Sep 19, 2024
Dr. Oleg Bychkov, professor of Theology and Franciscan Studies, published an article titled “The Late Medieval Debate about the Nature of Phenomenal Reality in Franciscan Theology and Islamic Thought and its Greek Sources” in the special edition of the journal Revista Española de Filosofía Medieval (The Spanish Journal of Medieval Philosophy), 31, no. 1 (2024): 167-99, dedicated to the topic “The Powers of the Soul in Medieval Franciscan Thought.”
The article (
http://doi.org/10.21071/refime.v31i1.17104) presents a debate among early Franciscan followers of John Duns Scotus (d. 1308) such as Peter Aureol (d. 1322), William of Ockham (d. 1347), Walter Chatton (d. 1343), and Adam of Wodeham (d. 1358) on the nature of human sensory perception, traces its sources in Greek and early medieval Islamic thought, and then examines a debate in later medieval Islamic thought between Fakhr al-Dīn al-Rāzī (1149?-1210), a Sunnī theologian, and Khwājah Naṣīr al-Dīn al-Ṭūsī (1201-1274), a Shī‘ī philosopher of an Aristotelian orientation.
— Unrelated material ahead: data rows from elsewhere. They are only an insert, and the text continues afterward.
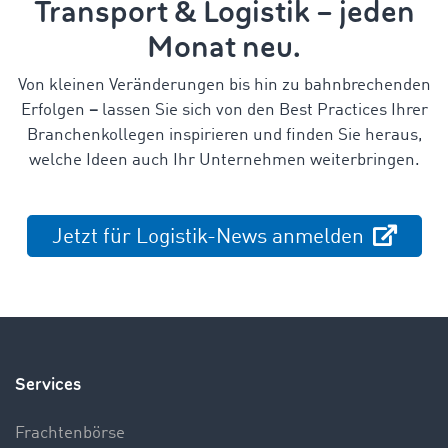
Transport & Logistik – jeden
Monat neu.
Von kleinen Veränderungen bis hin zu bahnbrechenden
Erfolgen
–
lassen Sie sich von den Best Practices Ihrer
Branchenkollegen inspirieren und finden Sie heraus,
welche Ideen auch Ihr Unternehmen weiterbringen.
Jetzt für Logistik-News anmelden
Services
Frachtenbörse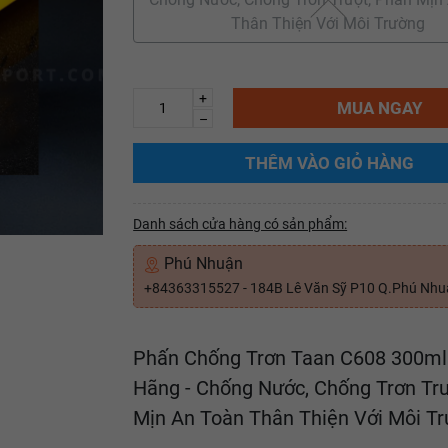
Thân Thiện Với Môi Trường
+
MUA NGAY
–
THÊM VÀO GIỎ HÀNG
Danh sách cửa hàng có sản phẩm:
Phú Nhuận
+84363315527 - 184B Lê Văn Sỹ P10 Q.Phú Nh
Phấn Chống Trơn Taan C608 300ml
Hãng - Chống Nước, Chống Trơn Trư
Mịn An Toàn Thân Thiện Với Môi T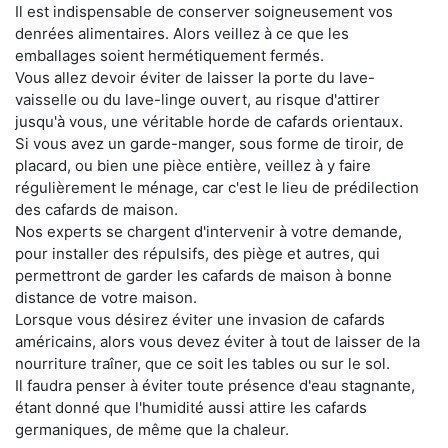
Il est indispensable de conserver soigneusement vos
denrées alimentaires. Alors veillez à ce que les
emballages soient hermétiquement fermés.
Vous allez devoir éviter de laisser la porte du lave-
vaisselle ou du lave-linge ouvert, au risque d'attirer
jusqu'à vous, une véritable horde de cafards orientaux.
Si vous avez un garde-manger, sous forme de tiroir, de
placard, ou bien une pièce entière, veillez à y faire
régulièrement le ménage, car c'est le lieu de prédilection
des cafards de maison.
Nos experts se chargent d'intervenir à votre demande,
pour installer des répulsifs, des piège et autres, qui
permettront de garder les cafards de maison à bonne
distance de votre maison.
Lorsque vous désirez éviter une invasion de cafards
américains, alors vous devez éviter à tout de laisser de la
nourriture traîner, que ce soit les tables ou sur le sol.
Il faudra penser à éviter toute présence d'eau stagnante,
étant donné que l'humidité aussi attire les cafards
germaniques, de même que la chaleur.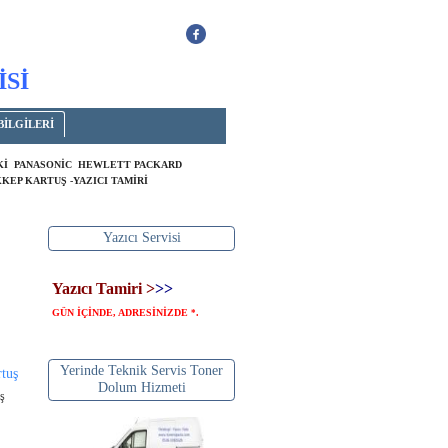
İSİ
BİLGİLERİ
OKİ PANASONİC HEWLETT PACKARD
KEP KARTUŞ -YAZICI TAMİRİ
Yazıcı Servisi
Yazıcı Tamiri >
>>
GÜN İÇİNDE, ADRESİNİZDE
.
*
Yerinde Teknik Servis Toner
rtuş
Dolum Hizmeti
uş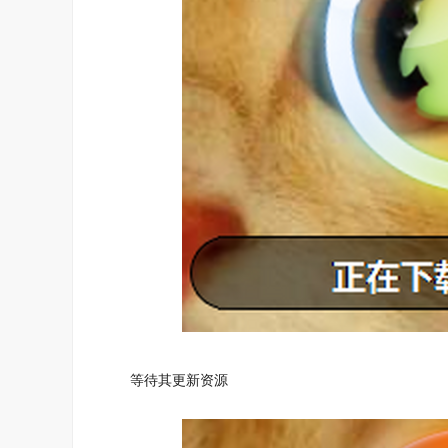
等待其更新资源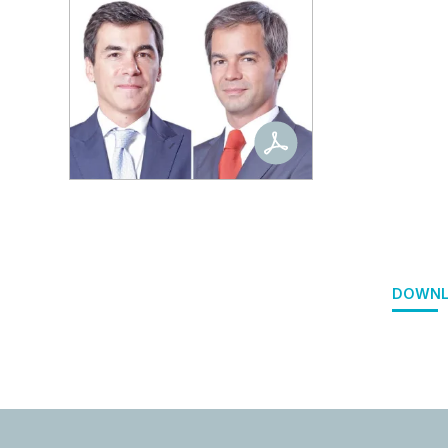
DOWNL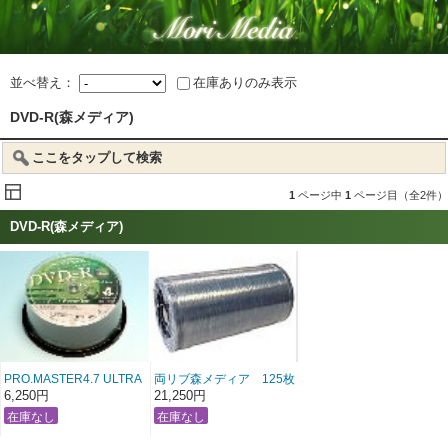
並べ替え：
在庫ありのみ表示
DVD-R(森メディア)
ここをタップして検索
1
ページ中
1
ページ目（全2件）
DVD-R(森メディア)
PRO.MASTER4.7 ULTRA
両リブ森メディア 125枚
HARD COAT 25枚
シュリンク(業務仕様) サ
6,250円
21,250円
(CPRM対応)
ポート用放出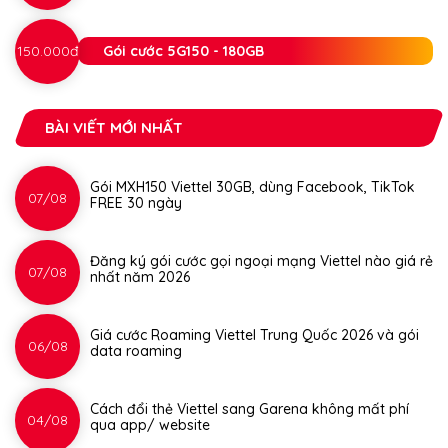
150.000đ
Gói cước 5G150 - 180GB
BÀI VIẾT MỚI NHẤT
Gói MXH150 Viettel 30GB, dùng Facebook, TikTok
07/08
FREE 30 ngày
Đăng ký gói cước gọi ngoại mạng Viettel nào giá rẻ
07/08
nhất năm 2026
Giá cước Roaming Viettel Trung Quốc 2026 và gói
06/08
data roaming
Cách đổi thẻ Viettel sang Garena không mất phí
04/08
qua app/ website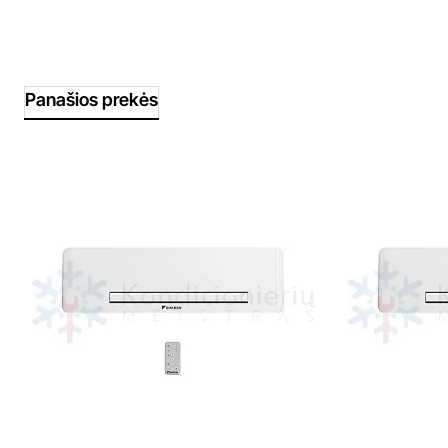
Panašios prekės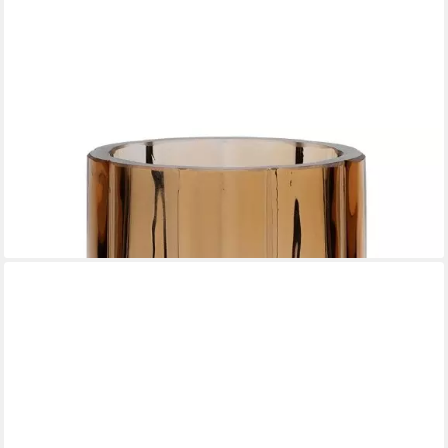
BROSTE COPENHAGEN
Dekovase Hyacint Vase Glas Indian Tan 24,9 cm (Vasen), Hyacint
Vase
46,55 €
lieferbar - in 2-3 Werktagen bei dir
The debate questions the reliability of the human sensory system to deliver certitude about what we call “external reality.” Although medieval Franciscan and Islamic thinkers share their Greek sources and Franciscan theologians are familiar with earlier Islamic texts on the matter, Fakhr and Khwājah, whose relevant work has never been translated from Arabic, seem to have developed — totally independently — a debate that is similar to that of the Franciscans.